### Source data
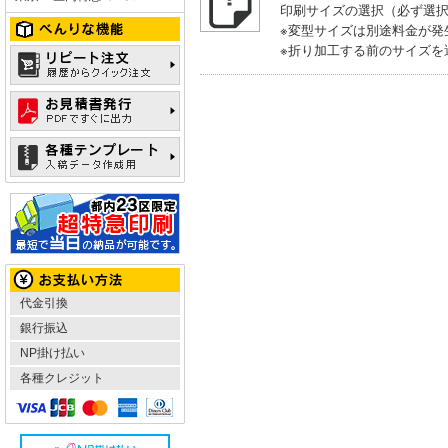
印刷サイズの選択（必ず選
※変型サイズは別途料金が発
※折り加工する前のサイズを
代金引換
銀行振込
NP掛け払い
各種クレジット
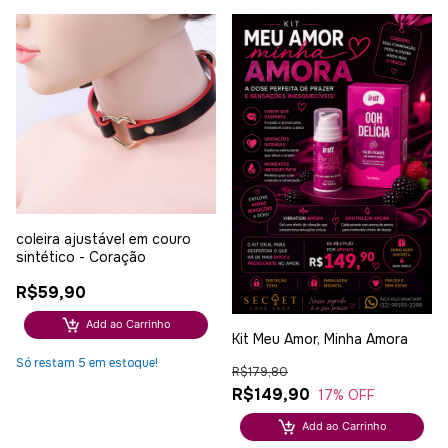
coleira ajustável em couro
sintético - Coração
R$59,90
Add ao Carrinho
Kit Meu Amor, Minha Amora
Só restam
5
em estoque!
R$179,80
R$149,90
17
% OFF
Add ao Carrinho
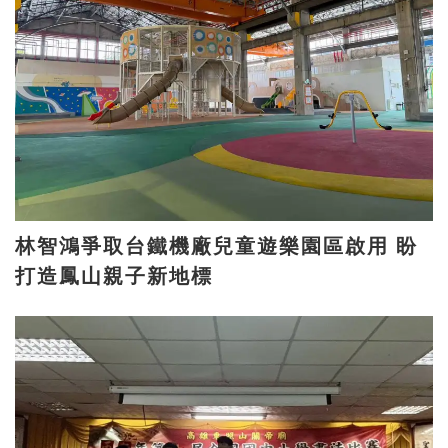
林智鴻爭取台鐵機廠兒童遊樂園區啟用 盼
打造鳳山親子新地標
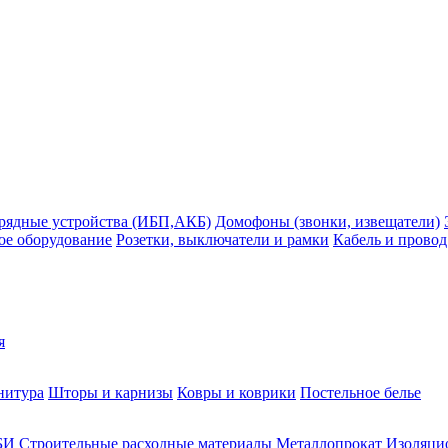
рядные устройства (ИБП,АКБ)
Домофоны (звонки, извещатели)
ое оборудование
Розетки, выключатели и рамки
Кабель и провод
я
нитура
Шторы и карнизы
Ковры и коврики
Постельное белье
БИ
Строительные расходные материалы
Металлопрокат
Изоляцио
######
### Source data
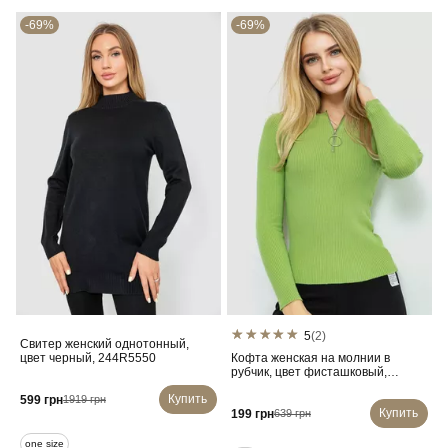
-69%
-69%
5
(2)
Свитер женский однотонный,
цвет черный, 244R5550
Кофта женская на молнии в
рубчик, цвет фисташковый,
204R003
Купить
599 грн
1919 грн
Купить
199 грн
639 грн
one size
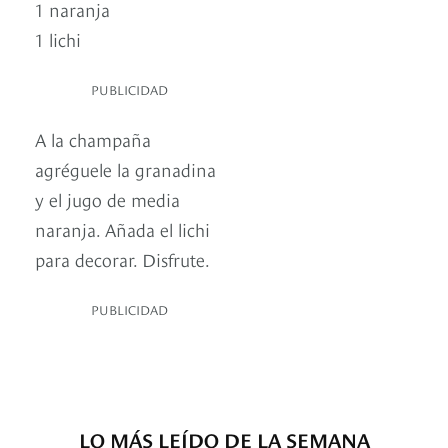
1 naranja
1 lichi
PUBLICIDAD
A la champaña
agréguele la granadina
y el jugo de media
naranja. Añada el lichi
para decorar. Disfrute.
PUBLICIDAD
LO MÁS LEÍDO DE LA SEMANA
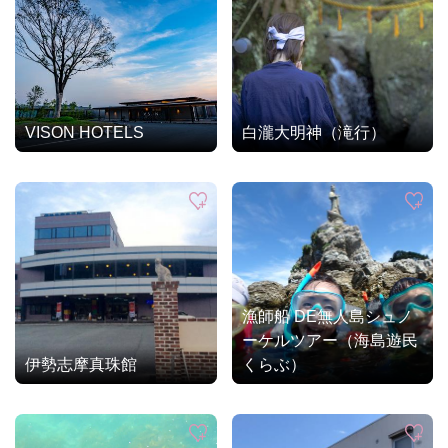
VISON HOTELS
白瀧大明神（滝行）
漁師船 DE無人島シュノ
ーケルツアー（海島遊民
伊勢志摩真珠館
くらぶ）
######
**Task directions**: Say how many lines of the entries hold the string "цвет". Nothing but the number should be given.

**Finished exercise**: 2